Clinical and research use cases
In solid tumors, VAF can support driver prioritization, resistance mechanism tracking, and trial eligibility assessments. In hematologic malignancies, clonal architecture often depends on comparing VAFs across multiple mutations and timepoints, corrected for local copy number and sample composition. In inherited disease diagnostics, VAF helps identify mosaic variants in parents of affected children, which can alter recurrence risk counseling. In pharmacogenomics and transplantation settings, mixed DNA populations can also produce non classical VAF distributions that require careful contextual interpretation.

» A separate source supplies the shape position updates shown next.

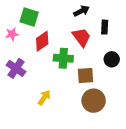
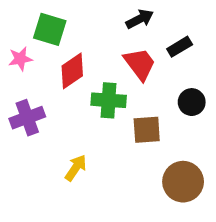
black rectangle: (105, 27) -> (180, 47), turned 56
purple cross: (16, 68) -> (27, 118), turned 36
brown circle: (94, 101) -> (183, 182), moved

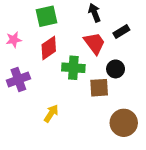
black arrow: (140, 19) -> (94, 13), turned -84
green square: (50, 29) -> (46, 16), moved, turned -30
black circle: (192, 102) -> (116, 69), moved

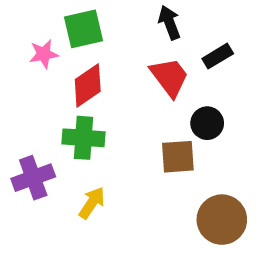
pink star: (14, 40) -> (44, 54), moved
green cross: (73, 68) -> (84, 138), moved
purple cross: (18, 79) -> (33, 178), moved

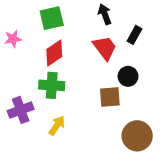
pink star: (44, 54) -> (13, 39), moved
black rectangle: (218, 56) -> (134, 35), turned -30

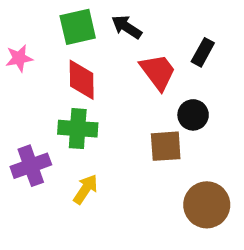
black arrow: (105, 14) -> (127, 27), moved, turned -36
red diamond: (54, 53) -> (82, 80), turned -56

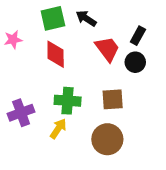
black circle: (193, 115) -> (135, 62), moved
green cross: (78, 129) -> (68, 101), moved
brown circle: (207, 205) -> (107, 139), moved

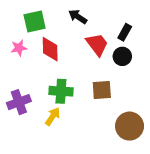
green square: (53, 18) -> (35, 21), moved
pink star: (13, 40) -> (19, 48), moved
brown circle: (107, 139) -> (130, 126), moved

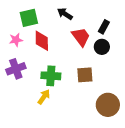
purple cross: (19, 102) -> (16, 69), moved

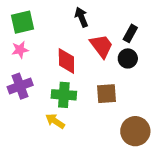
black arrow: (65, 14) -> (81, 17), turned 35
green square: (29, 18) -> (23, 22), moved
red diamond: (42, 41) -> (66, 61), moved
yellow arrow: (44, 97) -> (55, 121), turned -91

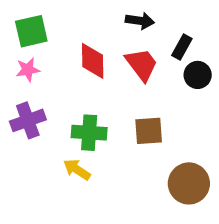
black arrow: (81, 17) -> (140, 21), moved, turned 120
black circle: (128, 58) -> (198, 75), moved
red diamond: (66, 61) -> (93, 61), moved

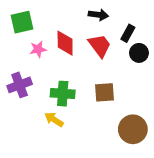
pink star: (28, 70) -> (38, 49), moved

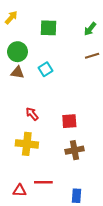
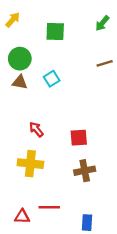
green arrow: (90, 29) -> (102, 23), moved

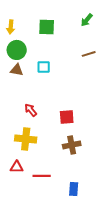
yellow arrow: (13, 20) -> (11, 27), moved, turned 144
cyan square: (52, 79) -> (44, 67), turned 32
red triangle: (22, 217) -> (17, 167), moved

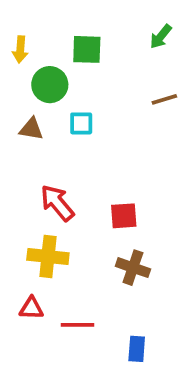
green circle: (17, 50) -> (50, 85), moved
red arrow: (31, 110) -> (57, 203), size x1.5
brown cross: (72, 145) -> (133, 268), turned 30

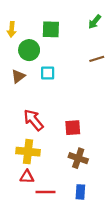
brown triangle: (31, 129) -> (18, 76), turned -48
red triangle: (31, 308) -> (27, 177), moved
blue rectangle: (137, 349) -> (80, 192), moved

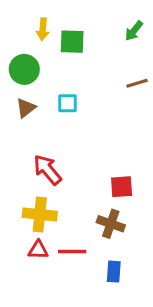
yellow arrow: (12, 29) -> (43, 29), moved
green circle: (29, 50) -> (24, 69), moved
red square: (73, 128) -> (122, 187), moved
red line: (45, 192) -> (72, 252), moved

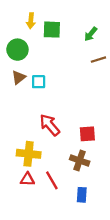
green arrow: (134, 31) -> (91, 34), moved
cyan square: (67, 103) -> (39, 82), moved
red arrow: (47, 170) -> (50, 125), moved
red line: (72, 252) -> (52, 180), turned 60

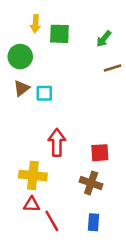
red arrow: (50, 125) -> (57, 143), turned 40
red line: (52, 180) -> (52, 221), moved

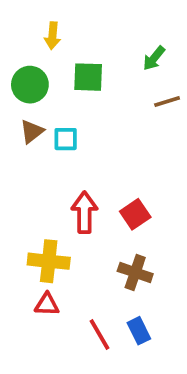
green square: (59, 34) -> (88, 77), moved
red square: (100, 153) -> (135, 214), moved, turned -30
red line: (52, 221) -> (99, 334), moved
blue rectangle: (94, 222) -> (139, 331), turned -30

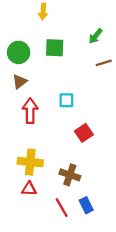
yellow arrow: (52, 36) -> (43, 12), moved
cyan square: (66, 139) -> (66, 100), moved
red arrow: (84, 212) -> (30, 111), moved
brown cross: (135, 272) -> (70, 175), moved

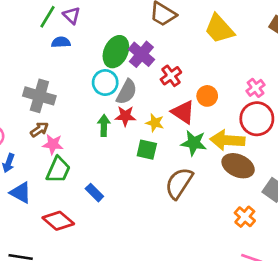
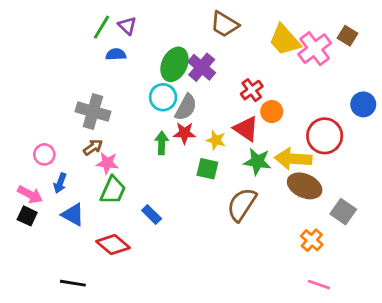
red cross: (171, 76) -> (252, 90), moved
pink cross: (256, 88) -> (315, 49), moved, size x1.6

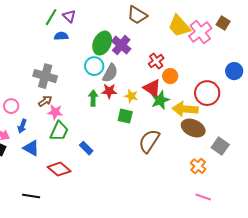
green star: (257, 162) -> (160, 100), moved, turned -30

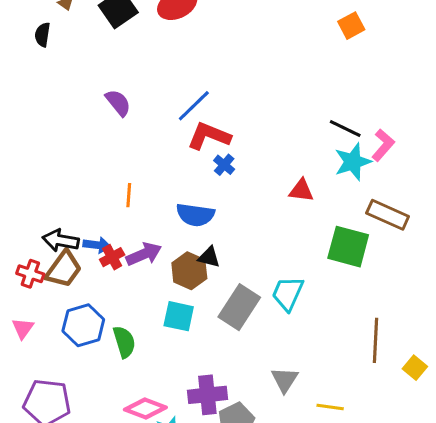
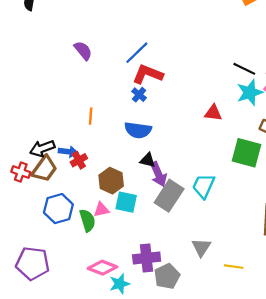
blue cross: (224, 165) -> (139, 95), moved
black arrow: (61, 240) -> (42, 148), turned -30
purple arrow: (144, 254) -> (158, 174), moved, turned 90
brown hexagon: (189, 271) -> (111, 181), moved
pink triangle: (23, 328) -> (101, 210), moved, turned 42

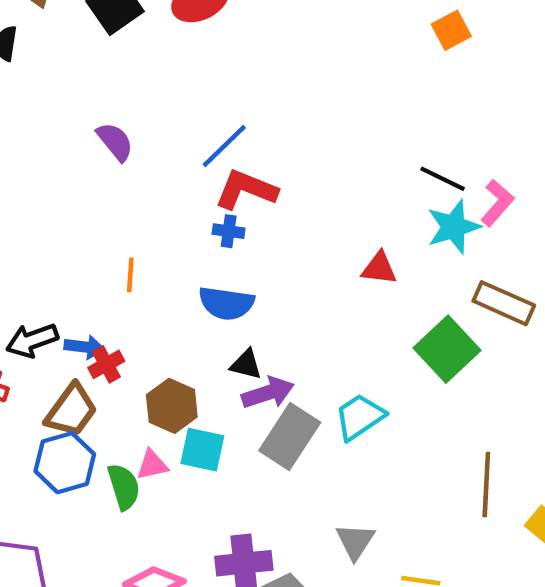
blue cross: (139, 95) -> (229, 231), turned -32
green square: (246, 153) -> (447, 349), turned 32
brown trapezoid: (44, 169) -> (71, 410), moved
purple arrow: (158, 174) -> (268, 393), turned -85
cyan trapezoid: (204, 186) -> (360, 417), turned 32

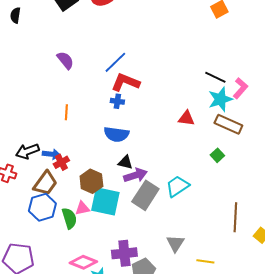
orange line: (130, 275) -> (66, 112), moved
brown rectangle: (504, 303) -> (228, 124), moved
green square: (447, 349) -> (217, 155), size x0.5
cyan square: (202, 450) -> (105, 201), size x1.4

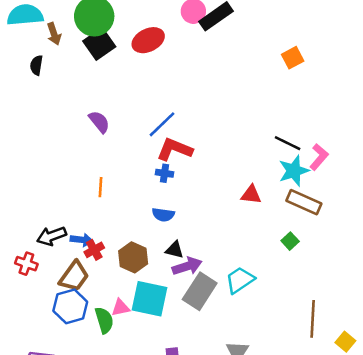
blue semicircle: (116, 134) -> (163, 215), size x0.7
brown hexagon: (91, 181) -> (133, 257), moved

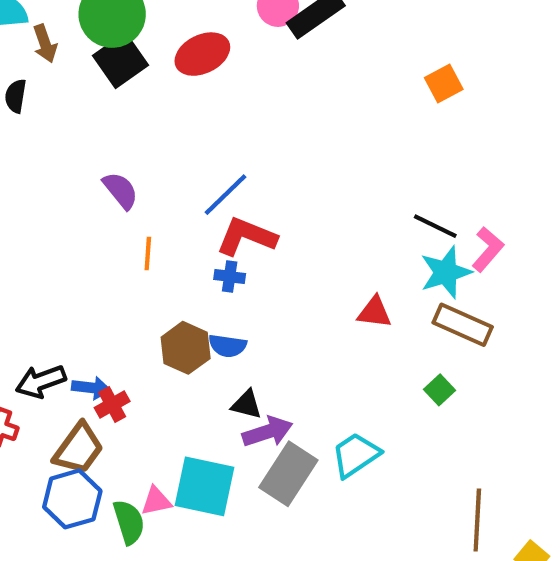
orange line: (100, 187) -> (148, 253), moved
brown hexagon: (133, 257) -> (186, 348), moved

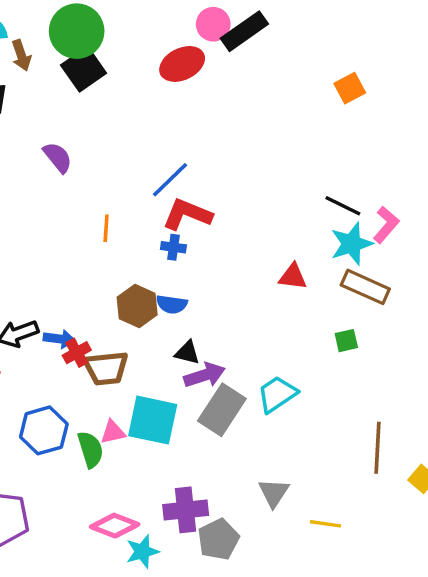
red ellipse: (202, 54) -> (182, 64), moved
purple semicircle: (121, 190) -> (58, 157), moved
green square: (440, 390) -> (346, 341), turned 30
brown trapezoid: (79, 449) -> (106, 368), moved, turned 48

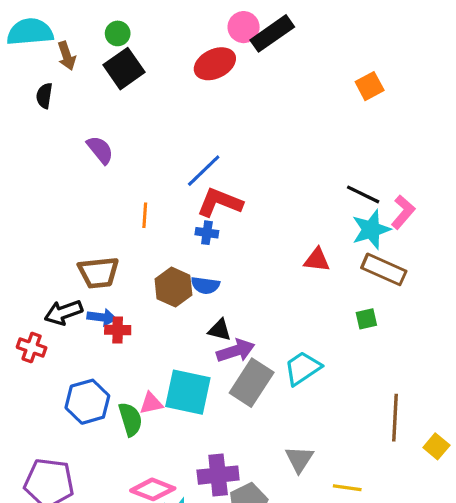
green circle: (77, 31) -> (118, 33), size x0.5
red cross: (77, 353) -> (118, 330), turned 30
brown trapezoid: (106, 368) -> (99, 273), moved

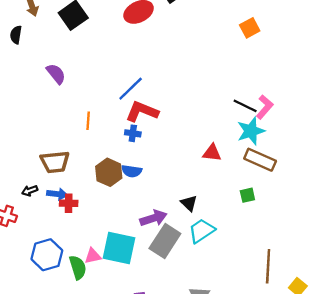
pink L-shape: (403, 212) -> (265, 107), moved
black arrow: (63, 312) -> (30, 191), size x0.6
black triangle: (220, 330) -> (189, 203), moved, turned 30

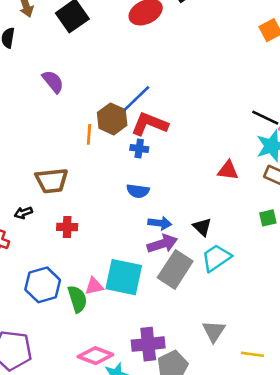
brown hexagon: (109, 172) -> (112, 119), moved
blue arrow: (57, 194) -> (160, 223), moved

No universal cutoff defines pathogenic importance. Some therapeutically actionable variants are present at low VAF but still clinically relevant, especially in resistance pathways where subclones can expand under treatment pressure. Conversely, low level variants in genes prone to clonal hematopoiesis can complicate interpretation in plasma based assays. This emphasizes multidisciplinary review with molecular pathologists, oncologists, and bioinformaticians.
Common pitfalls to avoid
- Assuming 50% automatically means germline heterozygous without matched normal data.
- Ignoring strand bias and read position bias in very low VAF calls.
- Failing to account for duplicate reads or UMI family collapse behavior.
- Using tumor only interpretation without evaluating possible clonal hematopoiesis in plasma.
- Over interpreting very small VAF shifts that are inside expected technical variance.
Authoritative educational references
For formal definitions, assay considerations, and genomic testing context, review these sources:
- National Cancer Institute (.gov): Precision medicine and molecular profiling in cancer care
- NIH NCBI Bookshelf (.gov): Clinical overview of next generation sequencing concepts
- MedlinePlus Genetics (.gov): Sequencing fundamentals and test interpretation context
Final interpretation framework
A high quality VAF interpretation combines four layers: analytical validity, statistical confidence, biological context, and clinical relevance. Analytical validity asks whether the call is technically trustworthy at that depth and quality profile. Statistical confidence quantifies uncertainty around the observed value. Biological context translates VAF through purity and copy number dynamics. Clinical relevance finally determines whether the finding informs diagnosis, prognosis, treatment, or monitoring. When these layers are used together, VAF becomes far more than a percentage: it becomes a rigorous decision support metric for precision medicine.